Au moment où on se rapproche de l’accueil, l’infirmière à qui je m’étais adressée revient enfin et nous fait signe de nous approcher.

— Vous avez des nouvelles ? demandé-je anxieusement.

— Oui, j’allais venir vous voir. Mademoiselle Ashford est actuellement au bloc. Elle a une fracture de la jambe gauche qui nécessite d’être réduite.

— Et c’est tout ? Elle n’a rien d’autre ? Et le bébé ? Il va bien ?

— Eh bien, continue-t-elle en feuilletant un dossier, légère commotion cérébrale qui devra être surveillée, elle risque un bon mal de tête. Et pour le bébé… Les premiers examens sont bons.

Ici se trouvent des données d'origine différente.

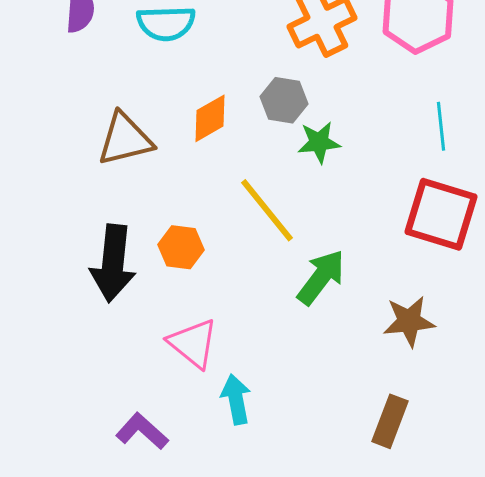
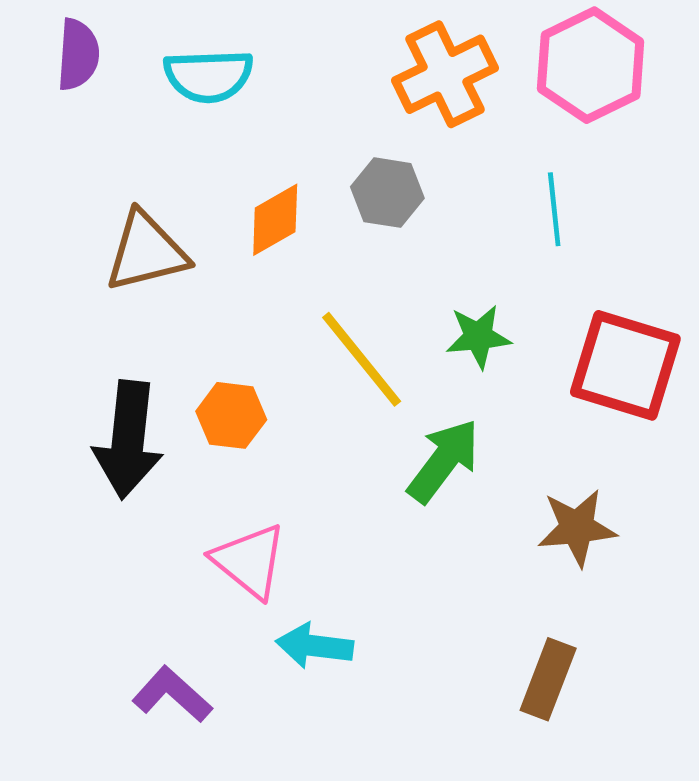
cyan line: (441, 126) -> (554, 209), moved
green star: (319, 142) -> (478, 337), moved
cyan arrow: (236, 399) -> (315, 646), turned -72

Le soulagement qui me saisit est d’une force telle que je suis obligé de m’asseoir sur la chaise la plus proche alors que Vic continue de poser des questions à l’infirmière qui y répond du mieux qu’elle peut. J’ai entendu les quelques mots qui font toute la différence, la confirmation que Sarah est en vie, qu’elle va bien même si elle a une jambe cassée, que le bébé va bien. C’est comme si les fondations de mon monde venaient de se reconstruire sous mes yeux. C’est fou d’aimer autant et de se rendre aussi vulnérable. Mais c’est un si grand privilège de ressentir de telles émotions qui sont partagées par la personne qu’on aime que je ne renoncerai à ça pour rien au monde.